- _WHAT TO PRODUCE_:
Exact repetition of a range: find the line containing "This screenshot has" and the line containing "The height and" in the material below, then repeat both and all lines between them, leaving pictures out.

- _MATERIAL SHOWN_:
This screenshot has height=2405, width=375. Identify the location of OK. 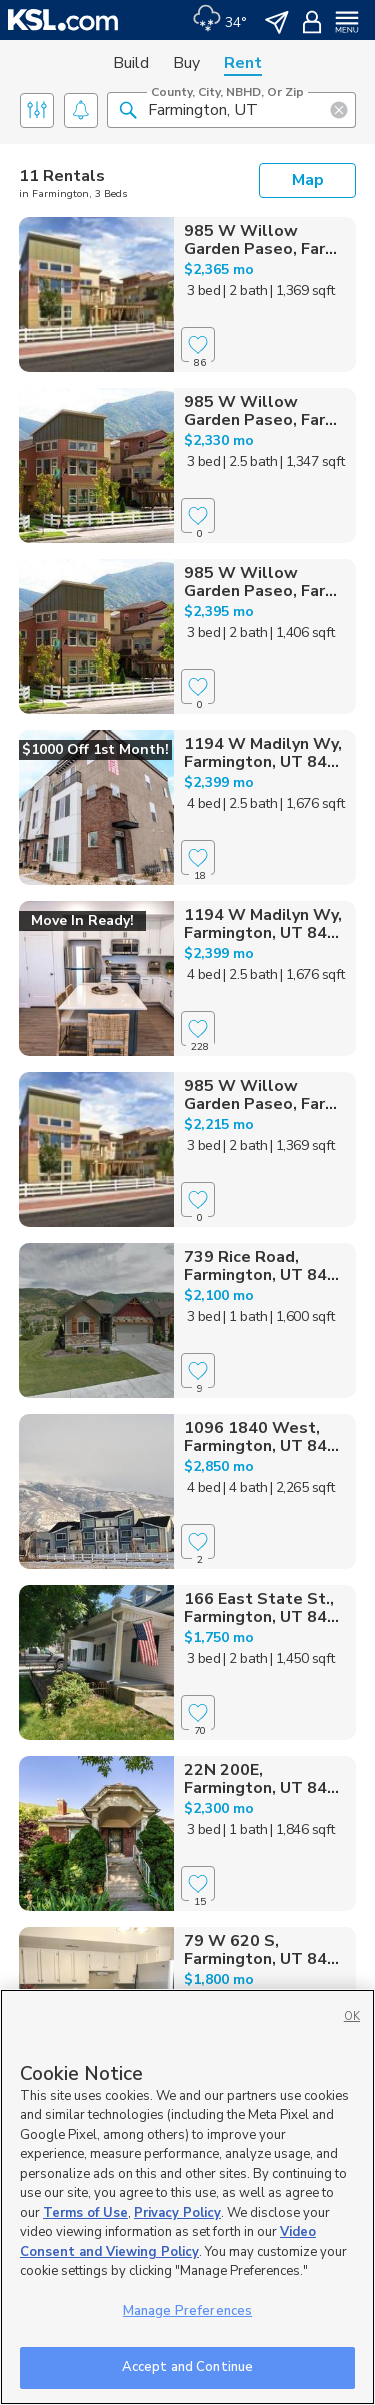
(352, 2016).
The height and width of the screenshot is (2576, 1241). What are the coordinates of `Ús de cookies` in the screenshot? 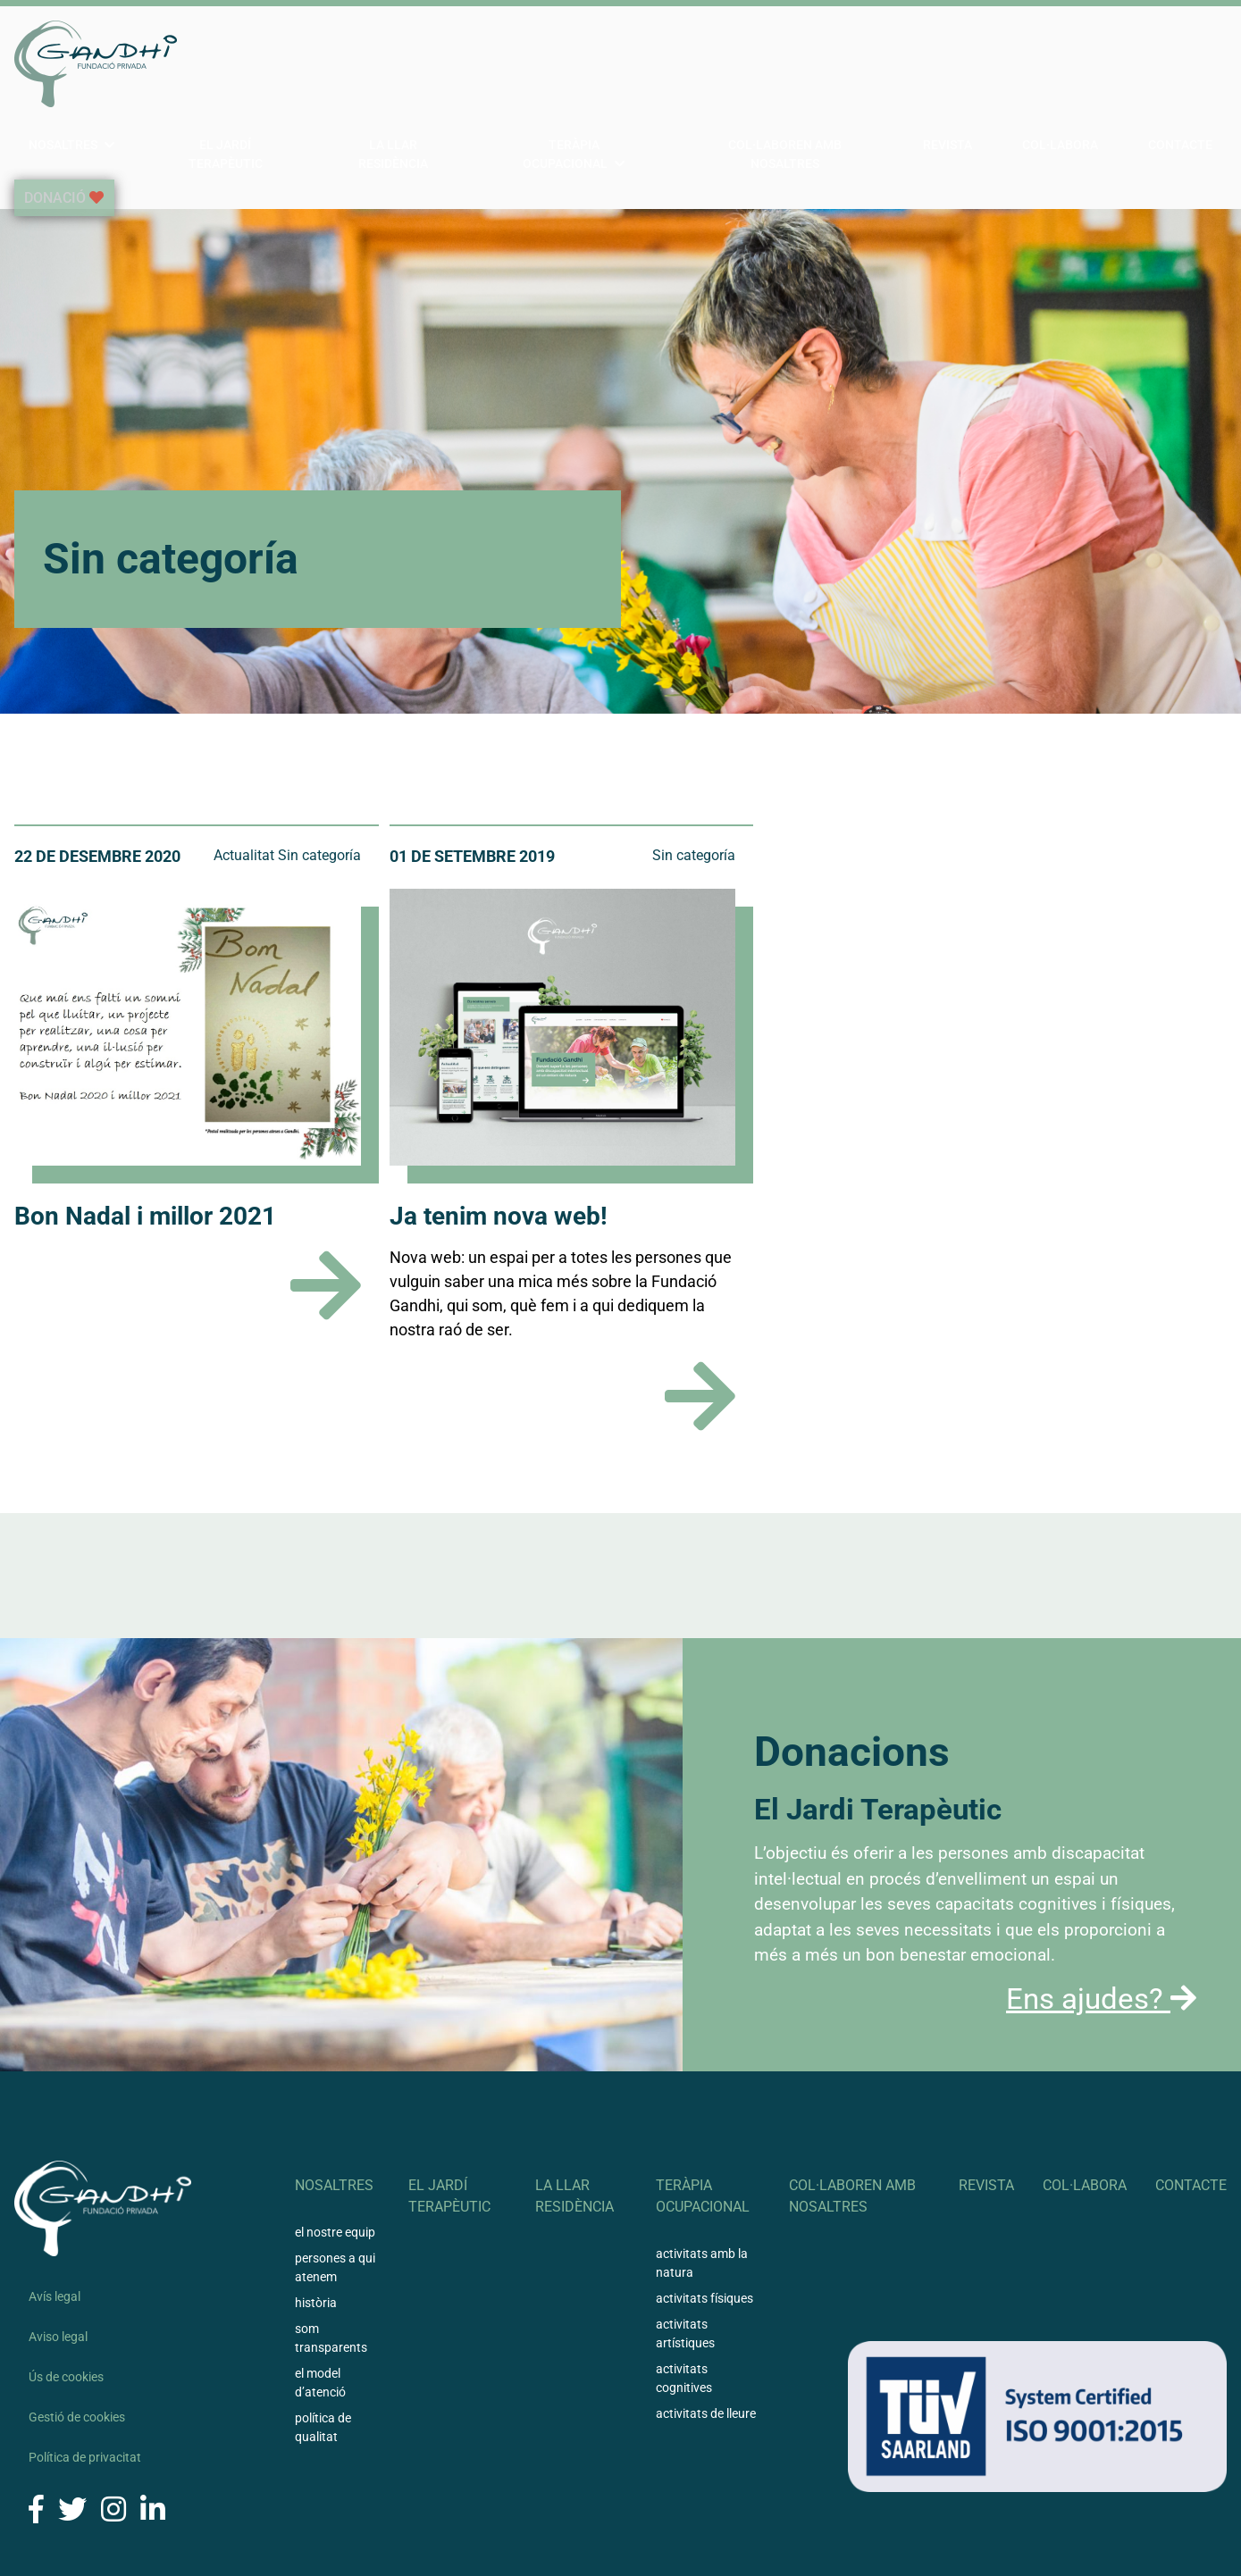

* * *

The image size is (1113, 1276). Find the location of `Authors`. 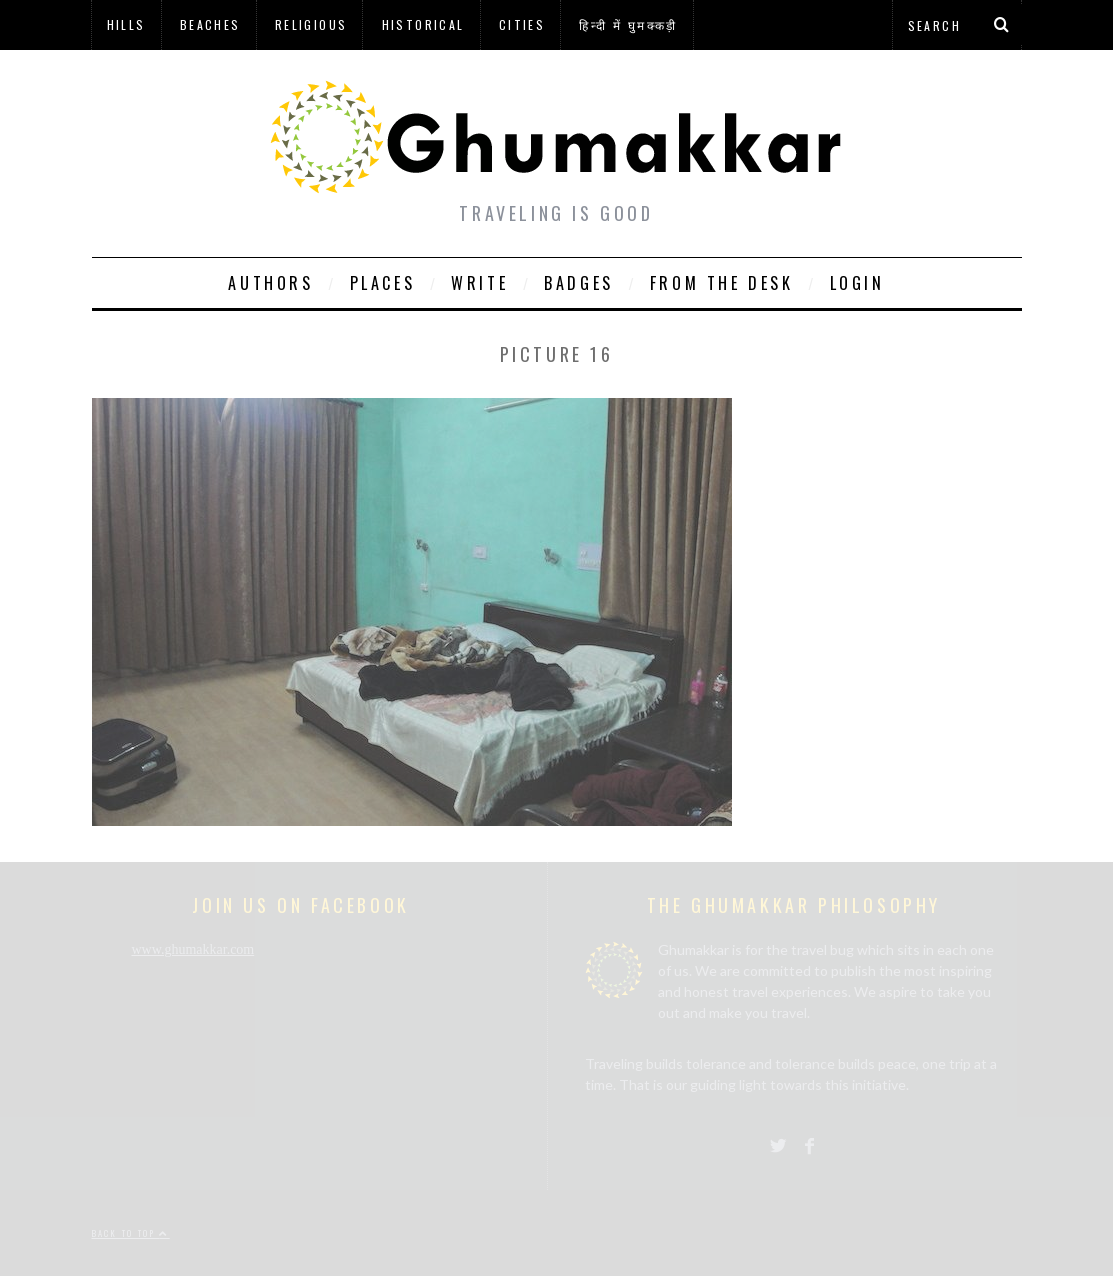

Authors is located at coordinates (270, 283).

- _ANSWER TO THIS EXERCISE_:
This screenshot has height=2405, width=375. Identify the location of OK. 
(352, 2016).
The height and width of the screenshot is (2576, 1241). What are the coordinates of `Ús de cookies` in the screenshot? 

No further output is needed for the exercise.